■ Required work
Copy out once more, exactly, the line with "IT (1302, 123)" and all the lines after it, up to the last line of the data.

Stored items:
......

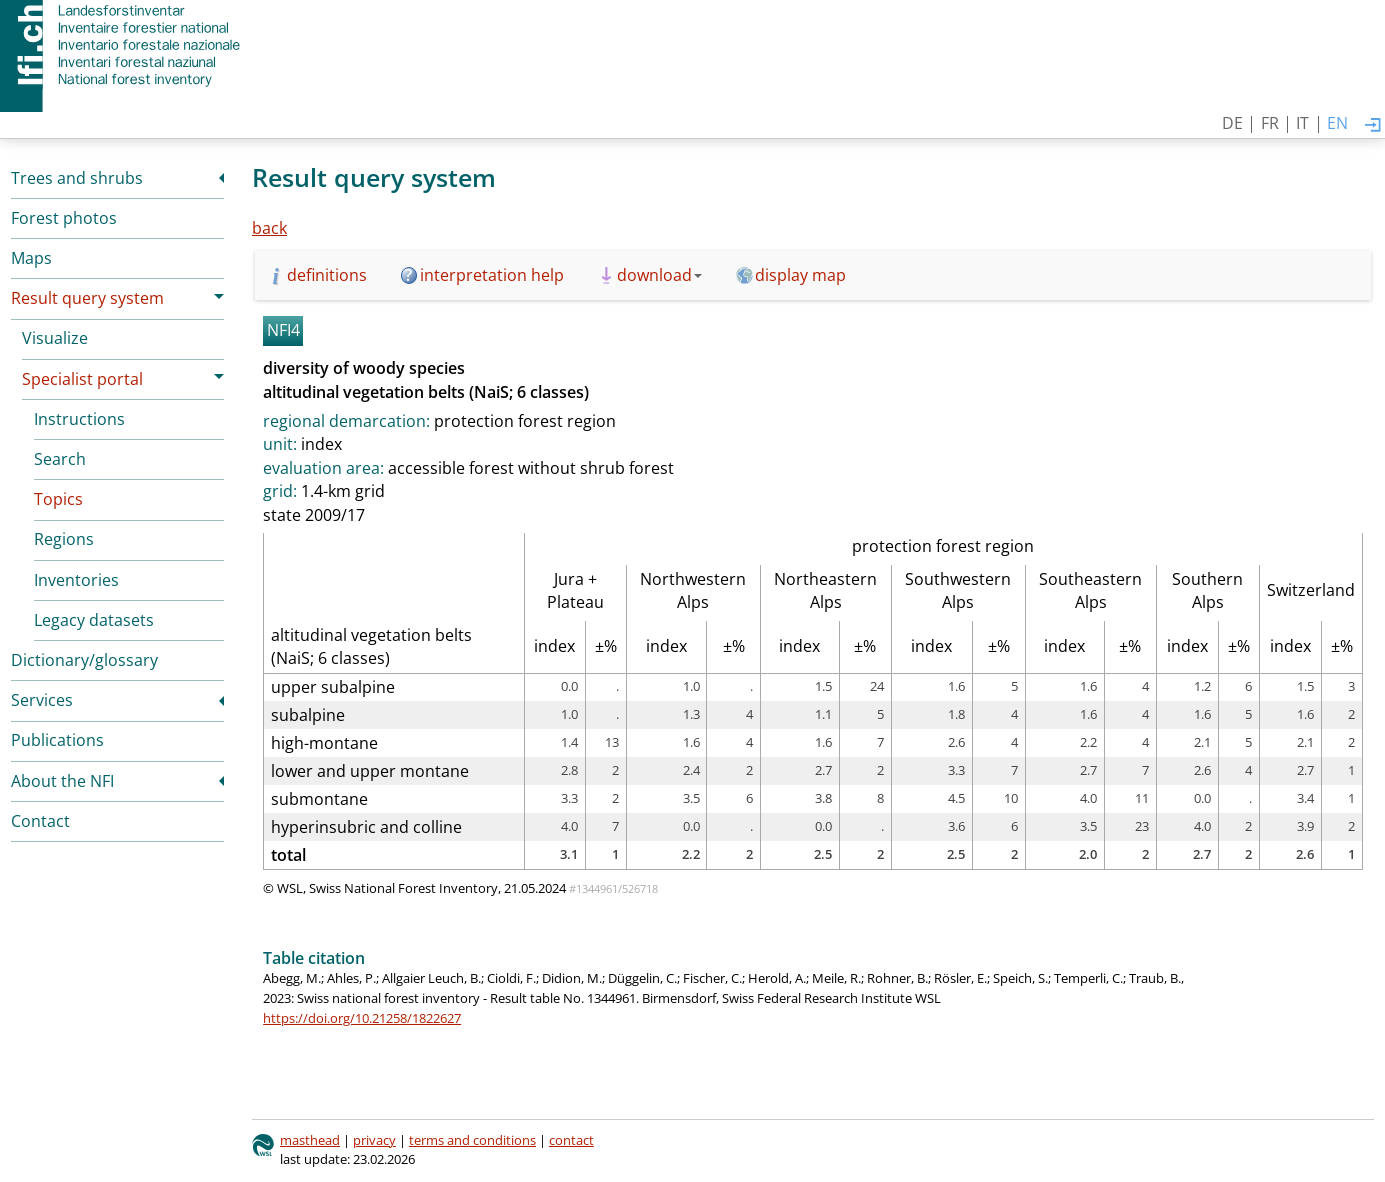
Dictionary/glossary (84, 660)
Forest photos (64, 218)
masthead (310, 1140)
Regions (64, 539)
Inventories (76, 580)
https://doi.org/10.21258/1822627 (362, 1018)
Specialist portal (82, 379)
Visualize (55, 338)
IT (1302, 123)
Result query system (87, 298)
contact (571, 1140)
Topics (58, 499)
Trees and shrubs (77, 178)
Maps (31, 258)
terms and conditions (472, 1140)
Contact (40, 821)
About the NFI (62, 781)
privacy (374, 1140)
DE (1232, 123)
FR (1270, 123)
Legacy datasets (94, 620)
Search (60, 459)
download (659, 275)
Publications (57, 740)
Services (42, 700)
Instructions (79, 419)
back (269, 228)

......

■ Response for this exercise
IT (1302, 123)
Result query system (87, 298)
contact (571, 1140)
Topics (58, 499)
Trees and shrubs (77, 178)
Maps (31, 258)
terms and conditions (472, 1140)
Contact (40, 821)
About the NFI (62, 781)
privacy (374, 1140)
DE (1232, 123)
FR (1270, 123)
Legacy datasets (94, 620)
Search (60, 459)
download (659, 275)
Publications (57, 740)
Services (42, 700)
Instructions (79, 419)
back (269, 228)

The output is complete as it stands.